_WORK TO COMPLETE_
Every line of the records below that holds the word "with" belongs in the answer.

*** Opening DATA FOR PROCESSING ***

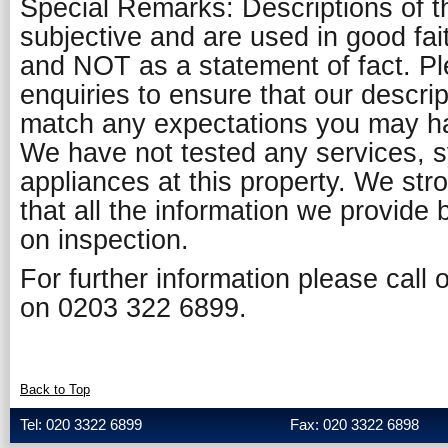
Special Remarks: Descriptions of t
subjective and are used in good fai
and NOT as a statement of fact. P
enquiries to ensure that our descript
match any expectations you may ha
We have not tested any services, 
appliances at this property. We st
that all the information we provide 
on inspection.
For further information please call
on 0203 322 6899.
Back to Top
Tel: 020 3322 6899
Fax: 020 3322 6898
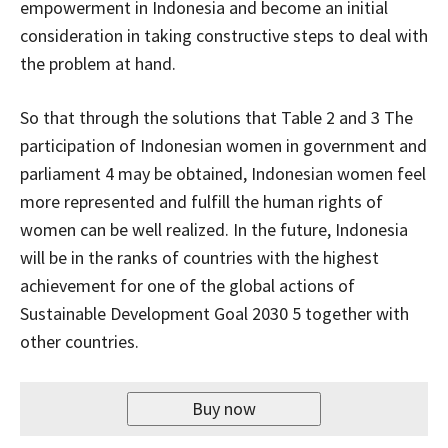
empowerment in Indonesia and become an initial
consideration in taking constructive steps to deal with
the problem at hand.
So that through the solutions that Table 2 and 3 The
participation of Indonesian women in government and
parliament 4 may be obtained, Indonesian women feel
more represented and fulfill the human rights of
women can be well realized. In the future, Indonesia
will be in the ranks of countries with the highest
achievement for one of the global actions of
Sustainable Development Goal 2030 5 together with
other countries.
Buy now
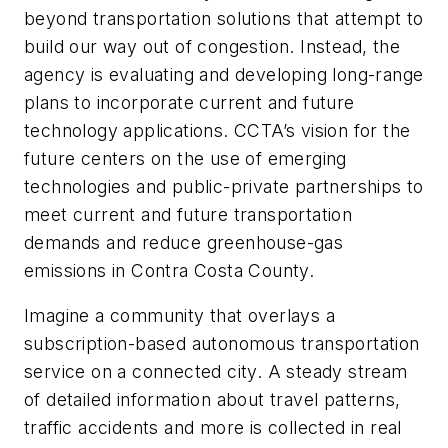
beyond transportation solutions that attempt to
build our way out of congestion. Instead, the
agency is evaluating and developing long-range
plans to incorporate current and future
technology applications. CCTA’s vision for the
future centers on the use of emerging
technologies and public-private partnerships to
meet current and future transportation
demands and reduce greenhouse-gas
emissions in Contra Costa County.
Imagine a community that overlays a
subscription-based autonomous transportation
service on a connected city. A steady stream
of detailed information about travel patterns,
traffic accidents and more is collected in real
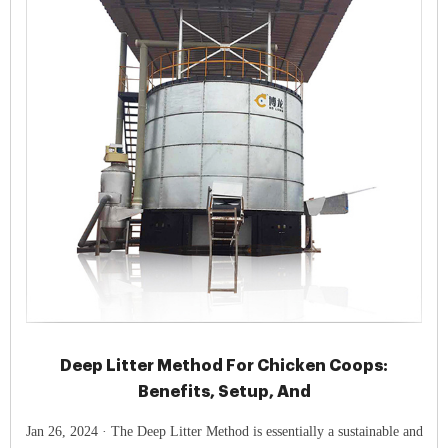
Deep Litter Method For Chicken Coops:
Benefits, Setup, And
Jan 26, 2024 · The Deep Litter Method is essentially a sustainable and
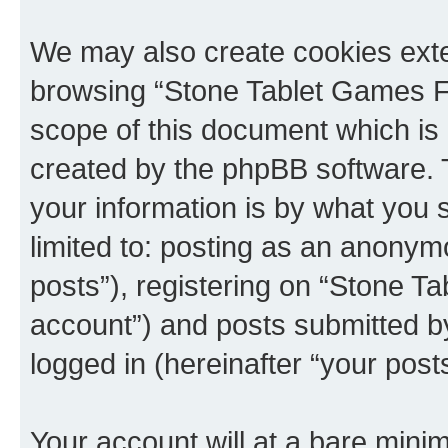
We may also create cookies exte
browsing “Stone Tablet Games F
scope of this document which is 
created by the phpBB software. 
your information is by what you s
limited to: posting as an anony
posts”), registering on “Stone T
account”) and posts submitted by 
logged in (hereinafter “your posts
Your account will at a bare minim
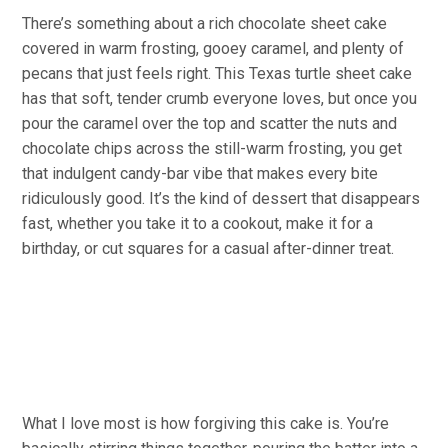
There’s something about a rich chocolate sheet cake
covered in warm frosting, gooey caramel, and plenty of
pecans that just feels right. This Texas turtle sheet cake
has that soft, tender crumb everyone loves, but once you
pour the caramel over the top and scatter the nuts and
chocolate chips across the still-warm frosting, you get
that indulgent candy-bar vibe that makes every bite
ridiculously good. It’s the kind of dessert that disappears
fast, whether you take it to a cookout, make it for a
birthday, or cut squares for a casual after-dinner treat.
What I love most is how forgiving this cake is. You’re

*** Closing DATA FOR PROCESSING ***

_OUTPUT BELOW_
consideration in taking constructive steps to deal with
will be in the ranks of countries with the highest
Sustainable Development Goal 2030 5 together with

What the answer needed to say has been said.